The mammalian circadian clock and the cell cycle are two major biological oscillators whose coupling influences cell fate decisions. In the present study, we use a model-driven experimental approach to investigate the interplay between clock and cell cycle components and the dysregulatory effects of RAS on this coupled system. In particular, we focus on the Ink4a/Arf locus as one of the bridging clock-cell cycle elements. Upon perturbations by the rat sarcoma viral oncogene (RAS), differential effects on the circadian phenotype were observed in wild-type and Ink4a/Arf knock-out mouse embryonic fibroblasts (MEFs), which could be reproduced by our modelling simulations and correlated with opposing cell cycle fate decisions. Interestingly, the observed changes can be attributed to in silico phase shifts in the expression of core-clock elements. A genome-wide analysis revealed a set of differentially expressed genes that form an intricate network with the circadian system with enriched pathways involved in opposing cell cycle phenotypes. In addition, a machine learning approach complemented by cell cycle analysis classified the observed cell cycle fate decisions as dependent on Ink4a/Arf and the oncogene RAS and highlighted a putative fine-tuning role of Bmal1 as an elicitor of such processes, ultimately resulting in increased cell proliferation in the Ink4a/Arf knock-out scenario. This indicates that the dysregulation of the core-clock might work as an enhancer of RAS-mediated regulation of the cell cycle. Our combined in silico and in vitro approach highlights the important role of the circadian clock as an Ink4a/Arf-dependent modulator of oncogene-induced cell fate decisions, reinforcing its function as a tumour-suppressor and the close interplay between the clock and the cell cycle network.
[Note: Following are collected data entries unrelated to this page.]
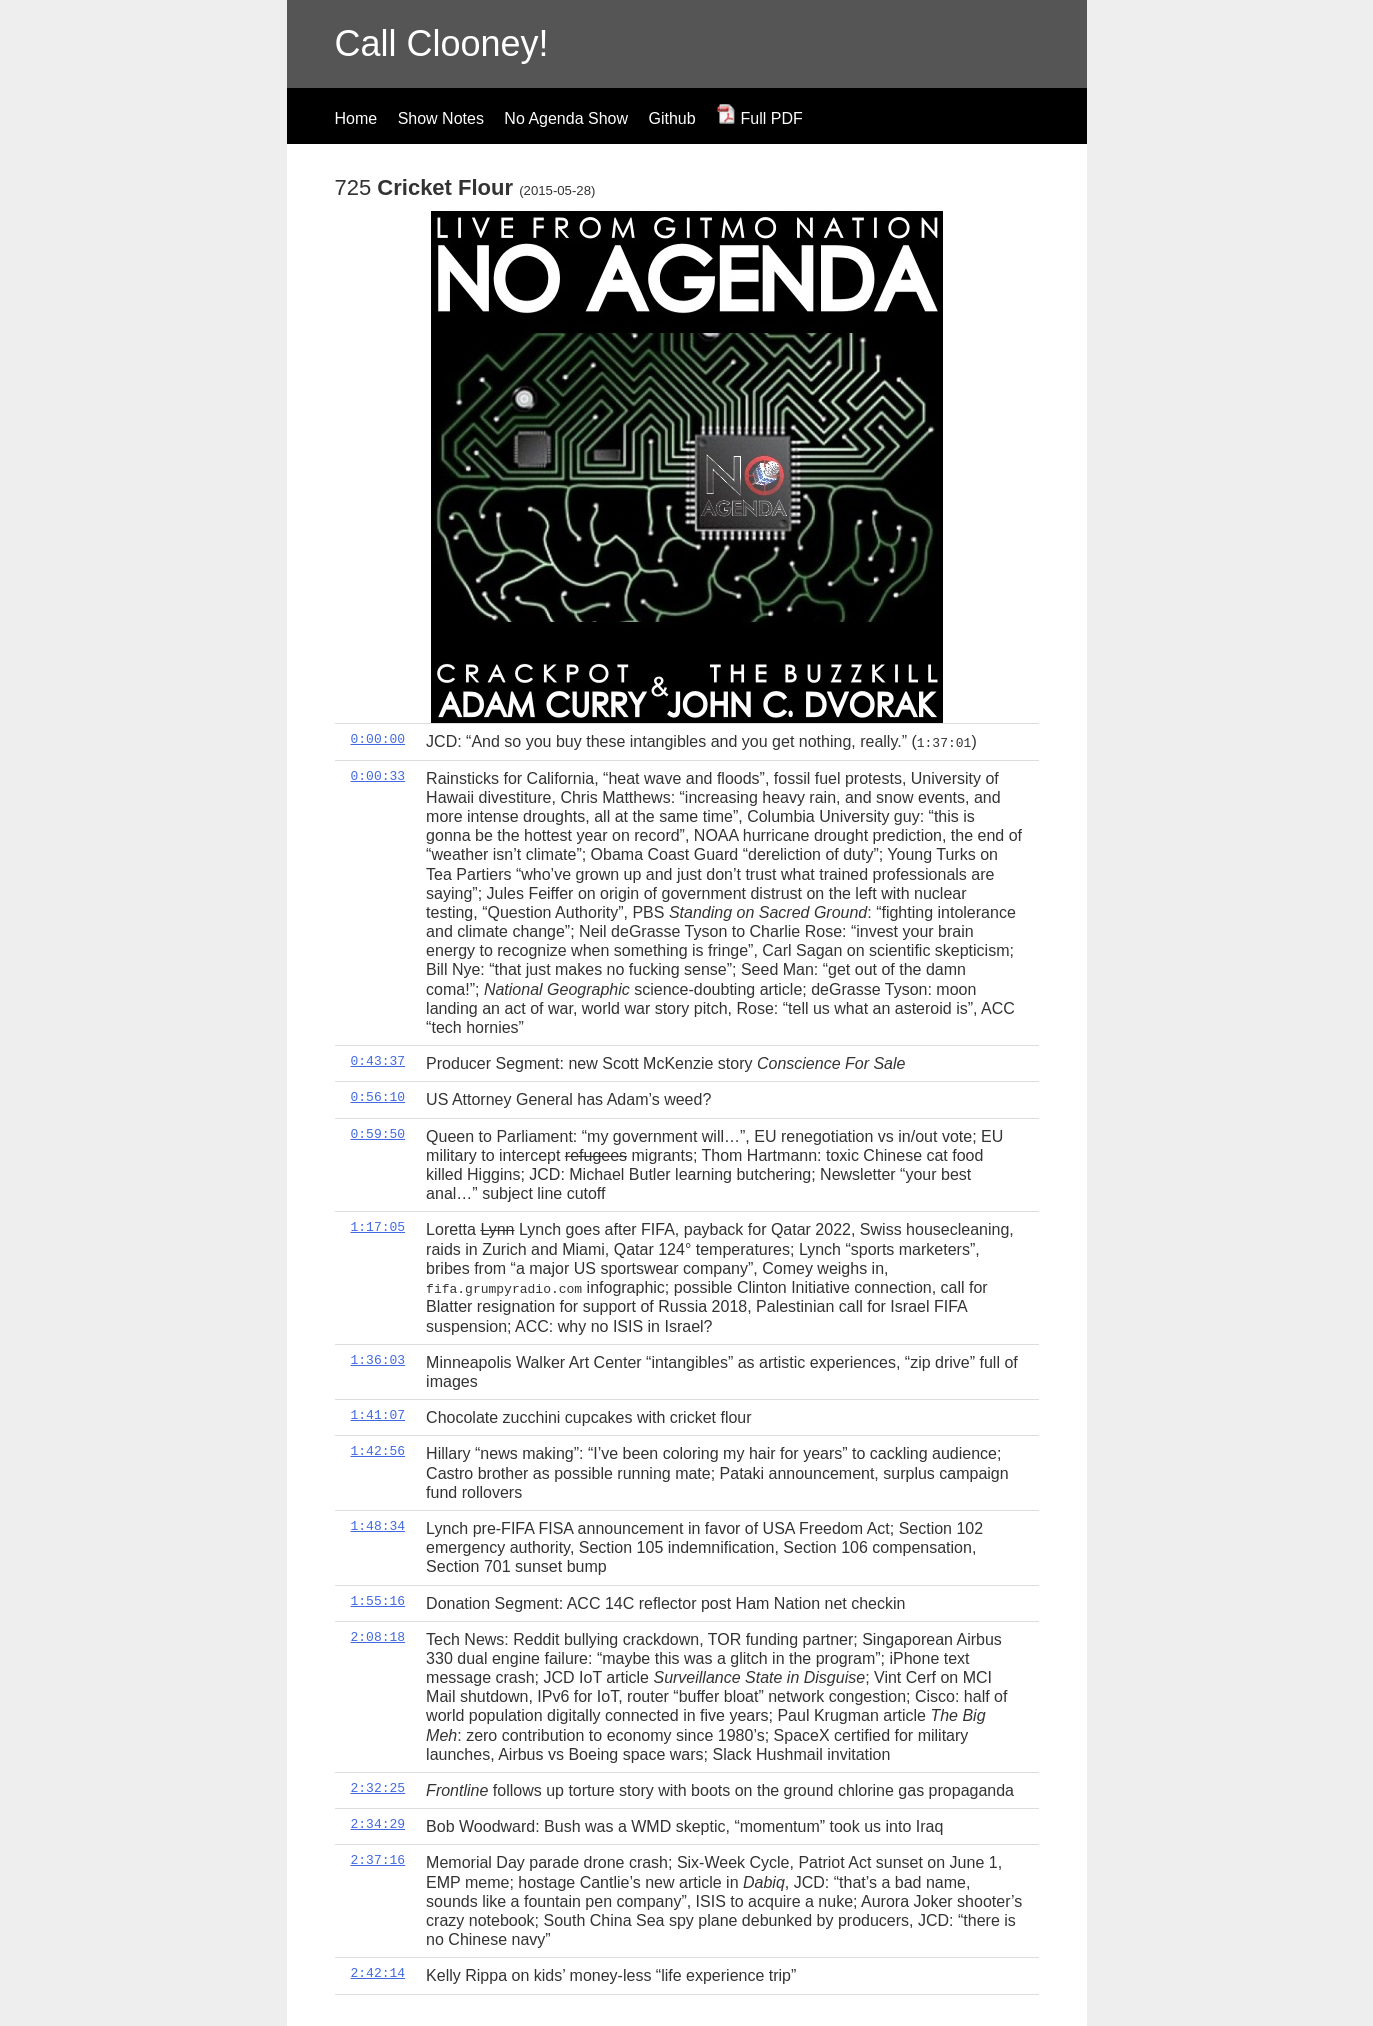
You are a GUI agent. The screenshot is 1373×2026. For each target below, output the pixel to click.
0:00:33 (378, 775)
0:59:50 (378, 1133)
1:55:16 (378, 1600)
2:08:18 (378, 1636)
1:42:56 (378, 1451)
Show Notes (441, 118)
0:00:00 (378, 739)
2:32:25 (378, 1787)
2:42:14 (378, 1973)
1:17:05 (378, 1227)
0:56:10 (378, 1097)
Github (671, 118)
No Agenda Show (566, 118)
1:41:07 (378, 1414)
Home (356, 118)
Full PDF (759, 118)
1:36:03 (378, 1359)
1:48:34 (378, 1525)
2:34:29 (378, 1823)
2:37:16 (378, 1860)
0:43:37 (378, 1061)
哺乳动物生物钟和细胞周期是两个主要的生物振荡器，它们的耦合影响细胞命运的决定。在本研究中，我们使用模型驱动的实验方法来研究时钟和细胞周期成分之间的相互作用以及RAS在该耦合系统上的失调作用。特别是，我们将Ink4a / Arf基因座作为桥接时钟单元周期元素之一。在受到大鼠肉瘤病毒致癌基因（RAS）的干扰后，在野生型和Ink4a / Arf中观察到了对昼夜节律表型的不同影响。基因敲除小鼠胚胎成纤维细胞（MEF），可以通过我们的建模模拟复制，并与相反的细胞周期命运决定相关。有趣的是，观察到的变化可以归因于核心时钟元素表达中的计算机相移。全基因组分析揭示了一组差异表达的基因，这些基因与昼夜节律系统形成复杂的网络，并具有丰富的途径参与了相反的细胞周期表型。此外，机器学习方法辅以细胞周期分析，将观察到的细胞周期命运决定归因于Ink4a / Arf和致癌基因RAS，并强调了Bmal1的假定微调作用。作为引发此类过程的诱因，最终导致Ink4a / Arf敲除情况下细胞增殖的增加。这表明核心时钟的失调可能作为RAS介导的细胞周期调控的增强子。我们的计算机模拟和体外实验相结合的方法突显了生物钟作为Ink4a / Arf依赖性癌基因诱导的细胞命运决定因素的调节剂的重要作用，从而增强了其作为肿瘤抑制因子的功能以及生物钟与细胞之间的紧密相互作用。循环网络。